I don’t have to believe that America is headed for anything like that to be worried at the prospect of what would happen to me or my fellow nonreligious folks if extreme political Christians ever found a way to impose their beliefs on our government.

Since I’ve posted about this before, I suspect that folks will suggest that I should focus on matters spiritual rather than the craziness of the political. Believe me, I try. But I’m guessing that I’m not the only agnostic/unchurched/secular person who feels this same fear. And as discussed in yesterday’s post, fear upsets the balance between reason and faith. I find that I can’t relax into the kindness of a religion when I feel the need to defend myself from many of its followers.

I would almost argue that in this day and age, Christians who want to spread the good news might have to come to grips with this problem first.

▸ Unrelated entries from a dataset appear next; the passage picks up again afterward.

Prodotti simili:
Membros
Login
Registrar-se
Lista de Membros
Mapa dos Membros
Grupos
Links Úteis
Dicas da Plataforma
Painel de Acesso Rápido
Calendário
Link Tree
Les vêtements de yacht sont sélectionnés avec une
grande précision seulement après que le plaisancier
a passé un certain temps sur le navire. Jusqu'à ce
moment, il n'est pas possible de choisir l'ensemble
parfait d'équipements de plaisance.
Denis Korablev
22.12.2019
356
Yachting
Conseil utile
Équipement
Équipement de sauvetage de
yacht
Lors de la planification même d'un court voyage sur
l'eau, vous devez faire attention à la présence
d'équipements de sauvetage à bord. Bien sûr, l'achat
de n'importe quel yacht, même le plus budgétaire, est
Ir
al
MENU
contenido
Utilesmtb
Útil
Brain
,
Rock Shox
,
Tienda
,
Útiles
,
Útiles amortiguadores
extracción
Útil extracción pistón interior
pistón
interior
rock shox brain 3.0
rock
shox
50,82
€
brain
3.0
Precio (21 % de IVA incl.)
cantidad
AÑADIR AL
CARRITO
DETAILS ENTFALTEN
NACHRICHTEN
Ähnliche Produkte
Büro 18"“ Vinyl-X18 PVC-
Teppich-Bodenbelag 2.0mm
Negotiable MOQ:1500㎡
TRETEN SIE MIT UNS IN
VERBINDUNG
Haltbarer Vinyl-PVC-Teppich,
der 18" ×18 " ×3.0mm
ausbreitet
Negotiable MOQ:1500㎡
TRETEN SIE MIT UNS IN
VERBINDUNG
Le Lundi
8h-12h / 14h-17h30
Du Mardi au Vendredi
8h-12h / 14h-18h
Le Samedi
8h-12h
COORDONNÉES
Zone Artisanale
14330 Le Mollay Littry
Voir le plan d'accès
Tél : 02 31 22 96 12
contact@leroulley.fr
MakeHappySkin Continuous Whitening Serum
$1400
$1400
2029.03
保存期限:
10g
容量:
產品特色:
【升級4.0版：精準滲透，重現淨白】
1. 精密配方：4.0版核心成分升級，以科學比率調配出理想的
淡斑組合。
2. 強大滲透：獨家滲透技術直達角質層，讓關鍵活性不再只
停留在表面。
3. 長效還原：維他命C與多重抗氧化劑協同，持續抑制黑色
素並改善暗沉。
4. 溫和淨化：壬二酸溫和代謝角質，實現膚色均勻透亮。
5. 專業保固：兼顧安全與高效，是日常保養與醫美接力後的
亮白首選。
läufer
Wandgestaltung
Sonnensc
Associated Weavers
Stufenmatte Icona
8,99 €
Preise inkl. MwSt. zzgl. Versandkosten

Consider what’s happened to Islam. It’s a venerable religion with more than a billion followers. Yet the acts of extremists who have twisted the tenets of the religion to fit their violent agendas have firmly associated Islam with terrorism, at least in some parts of the world and certainly here in America. If Christianity becomes too fully identified with intolerance and repression, what is its chance of spreading the good news?


3 Responses to “Mitt Romney’s speech”

  1. 1 Ed December 8, 2007 at 4:50 am

    You write some interesting posts, but sorry, with this one you are hyperventilating.

    It would take me five minutes and Google to find folks of your political persuasion publicly fantasizing about assassinating our president and torturing his family. Or to find news stories about college students subjected to reeducation-camp-style experiences for voicing views that don’t toe the politically correct line. Would I be fair to attribute to you, who share political affiliations with some of these people, their attitudes, or express fear for myself should you elect officials to your liking?

  2. 2 hdolezalek December 8, 2007 at 6:17 pm

    Well, I’m not talking only about electing public officials, I’m talking about my comfort with religion. And what public officials choose to say affects that comfort. That’s the real point of my post, even if my political discomfort has caused me to be unclear about that.

  3. 3 juli the horrible speller January 3, 2008 at 4:18 pm

    you are absolutely right. as a christian (although i hesitate to use that term because of what it has come to represent) i apologize for all the idiots who speak of assasinating people, etc. i find that to be hugely offensive and very anti-God. myself and my family have become very disenchanted with church and religion over the last year, but that doesn’t keep me from believing in and cultivating a relation ship with God. it makes me sad to be lumped in with people like jerry fallwell or abortion protesters who blow up clinics or other intolerant “christians” who are more focused on shoving their beliefs down others throats than they are on loving people as God would want us to.